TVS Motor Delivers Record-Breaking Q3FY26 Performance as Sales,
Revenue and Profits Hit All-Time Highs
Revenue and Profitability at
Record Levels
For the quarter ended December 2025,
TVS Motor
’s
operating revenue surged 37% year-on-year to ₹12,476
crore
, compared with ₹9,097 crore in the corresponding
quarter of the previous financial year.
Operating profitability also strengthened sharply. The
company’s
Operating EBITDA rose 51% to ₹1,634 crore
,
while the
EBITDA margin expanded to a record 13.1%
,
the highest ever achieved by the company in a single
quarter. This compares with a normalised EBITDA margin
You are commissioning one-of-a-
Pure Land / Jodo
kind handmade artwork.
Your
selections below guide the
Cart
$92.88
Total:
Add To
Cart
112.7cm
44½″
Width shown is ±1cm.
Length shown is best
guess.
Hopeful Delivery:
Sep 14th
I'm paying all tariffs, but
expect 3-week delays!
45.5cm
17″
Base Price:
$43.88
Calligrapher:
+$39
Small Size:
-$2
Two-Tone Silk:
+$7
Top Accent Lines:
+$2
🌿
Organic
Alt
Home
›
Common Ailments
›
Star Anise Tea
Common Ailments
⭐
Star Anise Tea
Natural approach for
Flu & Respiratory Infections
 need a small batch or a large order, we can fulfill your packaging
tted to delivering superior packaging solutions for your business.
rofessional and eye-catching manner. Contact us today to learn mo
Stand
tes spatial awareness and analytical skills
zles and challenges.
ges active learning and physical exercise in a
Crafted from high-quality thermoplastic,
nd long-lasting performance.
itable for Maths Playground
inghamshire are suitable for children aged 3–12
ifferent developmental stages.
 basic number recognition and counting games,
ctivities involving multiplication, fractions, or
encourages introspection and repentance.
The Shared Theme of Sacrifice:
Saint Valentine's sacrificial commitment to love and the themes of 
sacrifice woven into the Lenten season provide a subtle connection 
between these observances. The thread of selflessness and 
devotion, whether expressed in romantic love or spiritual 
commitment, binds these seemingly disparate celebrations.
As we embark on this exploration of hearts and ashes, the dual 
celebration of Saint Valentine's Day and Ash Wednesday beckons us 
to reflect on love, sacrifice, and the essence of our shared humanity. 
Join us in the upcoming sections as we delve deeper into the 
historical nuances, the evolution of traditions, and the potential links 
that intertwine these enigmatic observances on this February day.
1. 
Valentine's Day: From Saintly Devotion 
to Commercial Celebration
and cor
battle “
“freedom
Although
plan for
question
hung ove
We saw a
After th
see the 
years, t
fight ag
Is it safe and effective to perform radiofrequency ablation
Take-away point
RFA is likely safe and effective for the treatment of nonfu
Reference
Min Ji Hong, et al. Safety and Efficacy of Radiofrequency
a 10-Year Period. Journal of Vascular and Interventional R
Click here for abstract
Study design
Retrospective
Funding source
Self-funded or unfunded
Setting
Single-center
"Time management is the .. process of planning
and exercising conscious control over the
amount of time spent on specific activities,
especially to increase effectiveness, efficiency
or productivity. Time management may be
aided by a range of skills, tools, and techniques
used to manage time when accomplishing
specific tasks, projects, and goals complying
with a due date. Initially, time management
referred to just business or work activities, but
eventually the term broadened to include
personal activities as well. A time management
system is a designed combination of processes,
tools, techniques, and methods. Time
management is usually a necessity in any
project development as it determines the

══════════

_Work to be completed_
Copy the records above, keeping each line identical.

_Completed exercise_
TVS Motor Delivers Record-Breaking Q3FY26 Performance as Sales,
Revenue and Profits Hit All-Time Highs
Revenue and Profitability at
Record Levels
For the quarter ended December 2025,
TVS Motor
’s
operating revenue surged 37% year-on-year to ₹12,476
crore
, compared with ₹9,097 crore in the corresponding
quarter of the previous financial year.
Operating profitability also strengthened sharply. The
company’s
Operating EBITDA rose 51% to ₹1,634 crore
,
while the
EBITDA margin expanded to a record 13.1%
,
the highest ever achieved by the company in a single
quarter. This compares with a normalised EBITDA margin
You are commissioning one-of-a-
Pure Land / Jodo
kind handmade artwork.
Your
selections below guide the
Cart
$92.88
Total:
Add To
Cart
112.7cm
44½″
Width shown is ±1cm.
Length shown is best
guess.
Hopeful Delivery:
Sep 14th
I'm paying all tariffs, but
expect 3-week delays!
45.5cm
17″
Base Price:
$43.88
Calligrapher:
+$39
Small Size:
-$2
Two-Tone Silk:
+$7
Top Accent Lines:
+$2
🌿
Organic
Alt
Home
›
Common Ailments
›
Star Anise Tea
Common Ailments
⭐
Star Anise Tea
Natural approach for
Flu & Respiratory Infections
 need a small batch or a large order, we can fulfill your packaging
tted to delivering superior packaging solutions for your business.
rofessional and eye-catching manner. Contact us today to learn mo
Stand
tes spatial awareness and analytical skills
zles and challenges.
ges active learning and physical exercise in a
Crafted from high-quality thermoplastic,
nd long-lasting performance.
itable for Maths Playground
inghamshire are suitable for children aged 3–12
ifferent developmental stages.
 basic number recognition and counting games,
ctivities involving multiplication, fractions, or
encourages introspection and repentance.
The Shared Theme of Sacrifice:
Saint Valentine's sacrificial commitment to love and the themes of 
sacrifice woven into the Lenten season provide a subtle connection 
between these observances. The thread of selflessness and 
devotion, whether expressed in romantic love or spiritual 
commitment, binds these seemingly disparate celebrations.
As we embark on this exploration of hearts and ashes, the dual 
celebration of Saint Valentine's Day and Ash Wednesday beckons us 
to reflect on love, sacrifice, and the essence of our shared humanity. 
Join us in the upcoming sections as we delve deeper into the 
historical nuances, the evolution of traditions, and the potential links 
that intertwine these enigmatic observances on this February day.
1. 
Valentine's Day: From Saintly Devotion 
to Commercial Celebration
and cor
battle “
“freedom
Although
plan for
question
hung ove
We saw a
After th
see the 
years, t
fight ag
Is it safe and effective to perform radiofrequency ablation
Take-away point
RFA is likely safe and effective for the treatment of nonfu
Reference
Min Ji Hong, et al. Safety and Efficacy of Radiofrequency
a 10-Year Period. Journal of Vascular and Interventional R
Click here for abstract
Study design
Retrospective
Funding source
Self-funded or unfunded
Setting
Single-center
"Time management is the .. process of planning
and exercising conscious control over the
amount of time spent on specific activities,
especially to increase effectiveness, efficiency
or productivity. Time management may be
aided by a range of skills, tools, and techniques
used to manage time when accomplishing
specific tasks, projects, and goals complying
with a due date. Initially, time management
referred to just business or work activities, but
eventually the term broadened to include
personal activities as well. A time management
system is a designed combination of processes,
tools, techniques, and methods. Time
management is usually a necessity in any
project development as it determines the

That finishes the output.